投稿日 2023/02/20

Z 世代男性向け化粧品アンリクス。お客さん視点になることの本質


今回のテーマは顧客理解です。「お客さん視点になることの本質は何か」 という話です。

おもしろいと思った花王の化粧品ブランドを取り上げ、マーケティングに学べることを掘り下げます。

✓ この記事でわかること
  • Z 世代の男性向け化粧品アンリクス
  • 言語化したZ 世代男性のメイクの捉え方
  • お客さん視点になることの本質

よかったら最後までぜひ読んでみてください。

化粧品 「UNLICS (アンリクス) 」 



こちらの記事を読みました。

花王が Z 世代向け新ブランド - 誕生の裏に 「新入社員時代の疑問」|日経クロストレンド

Z 世代男性向けの新ブランド


花王が新たに発売した Z 世代向けの化粧品ブランド 「UNLICS (アンリクス) 」 についての記事です。

花王が2022年12月に、Z 世代向けのメンズコスメブランド 「UNLICS (アンリクス) 」 を新たにローンチした。Z 世代の男性の化粧品購入率が伸長している背景をくみ、4品目12品種を展開する。

現時点では EC 限定で販売予定だが、将来的にはグローバルに展開し年間50億円の売り上げを計画している。

 「メイクは服装や髪型を変えるのと同じ」 


開発担当者の 「若年男性がメイクをどう捉えているか」 の見立てが興味深かったです。
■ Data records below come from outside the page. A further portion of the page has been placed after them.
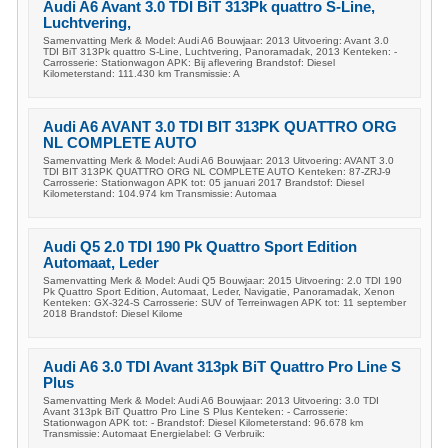
Audi A6 Avant 3.0 TDI BiT 313Pk quattro S-Line,
Luchtvering,
Samenvatting Merk & Model: Audi A6 Bouwjaar: 2013 Uitvoering: Avant 3.0
TDI BiT 313Pk quattro S-Line, Luchtvering, Panoramadak, 2013 Kenteken: -
Carrosserie: Stationwagon APK: Bij aflevering Brandstof: Diesel
Kilometerstand: 111.430 km Transmissie: A
Audi A6 AVANT 3.0 TDI BIT 313PK QUATTRO ORG
NL COMPLETE AUTO
Samenvatting Merk & Model: Audi A6 Bouwjaar: 2013 Uitvoering: AVANT 3.0
TDI BIT 313PK QUATTRO ORG NL COMPLETE AUTO Kenteken: 87-ZRJ-9
Carrosserie: Stationwagon APK tot: 05 januari 2017 Brandstof: Diesel
Kilometerstand: 104.974 km Transmissie: Automaa
Audi Q5 2.0 TDI 190 Pk Quattro Sport Edition
Automaat, Leder
Samenvatting Merk & Model: Audi Q5 Bouwjaar: 2015 Uitvoering: 2.0 TDI 190
Pk Quattro Sport Edition, Automaat, Leder, Navigatie, Panoramadak, Xenon
Kenteken: GX-324-S Carrosserie: SUV of Terreinwagen APK tot: 11 september
2018 Brandstof: Diesel Kilome
Audi A6 3.0 TDI Avant 313pk BiT Quattro Pro Line S
Plus
Samenvatting Merk & Model: Audi A6 Bouwjaar: 2013 Uitvoering: 3.0 TDI
Avant 313pk BiT Quattro Pro Line S Plus Kenteken: - Carrosserie:
Stationwagon APK tot: - Brandstof: Diesel Kilometerstand: 96.678 km
Transmissie: Automaat Energielabel: G Verbruik: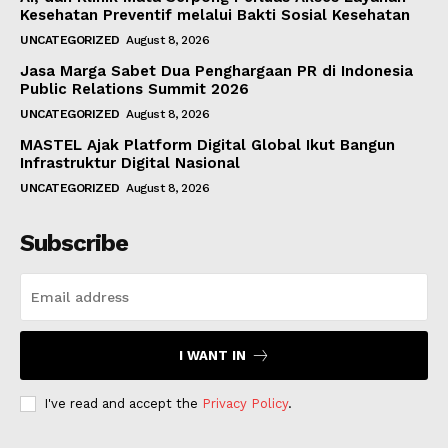
Kesehatan Preventif melalui Bakti Sosial Kesehatan
UNCATEGORIZED
August 8, 2026
Jasa Marga Sabet Dua Penghargaan PR di Indonesia
Public Relations Summit 2026
UNCATEGORIZED
August 8, 2026
MASTEL Ajak Platform Digital Global Ikut Bangun
Infrastruktur Digital Nasional
UNCATEGORIZED
August 8, 2026
Subscribe
I WANT IN
I've read and accept the
Privacy Policy
.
花王 化粧品事業部門 商品開発担当の宮尾健吾氏は、Z 世代の男性の美意識について 「Z 世代の男子は美容への意識が高く、身だしなみを超えて『美しくなりたい』という欲望が強い。メイクやスキンケアをすることで新しい自分になれると思う快感や、他人からきれいと言われることで自信が持てる感覚など、純粋に美を楽しみたいと思っている傾向にある」 と説明する。

続けて宮尾氏は、自身の経験をもとに UNLICS を開発したきっかけをこう語る。

 「新入社員の頃、昼休みにメイク直しをしていた時、鏡越しにたくさんの視線を感じた。男性がメイクをしていることに対して好奇の目を向けている人が今でも多く、なぜ見た目をきれいにして良い気分になることが特別視されないといけないのかと感じた。メイクをすることは髪形を変えたり、自分の好きな服を着たりすることと全く同じはず。男性が堂々と化粧をできるよう、純粋に美を楽しめるようなブランドをつくりたいと考えた」 

メイクへの認識として 「メイクは服装や髪型を変えるのと同じ」 とターゲット顧客のことを理解しています。

具体的に言語化できているということは、お客さんの価値観や奥にある心理まで共有できているわけです。

顧客理解からのコンセプト立案


男性向け化粧品のアンリクスのコンセプトは、ターゲットユーザーの理解や開発担当者の新入社員の時の原体験からできあがりました。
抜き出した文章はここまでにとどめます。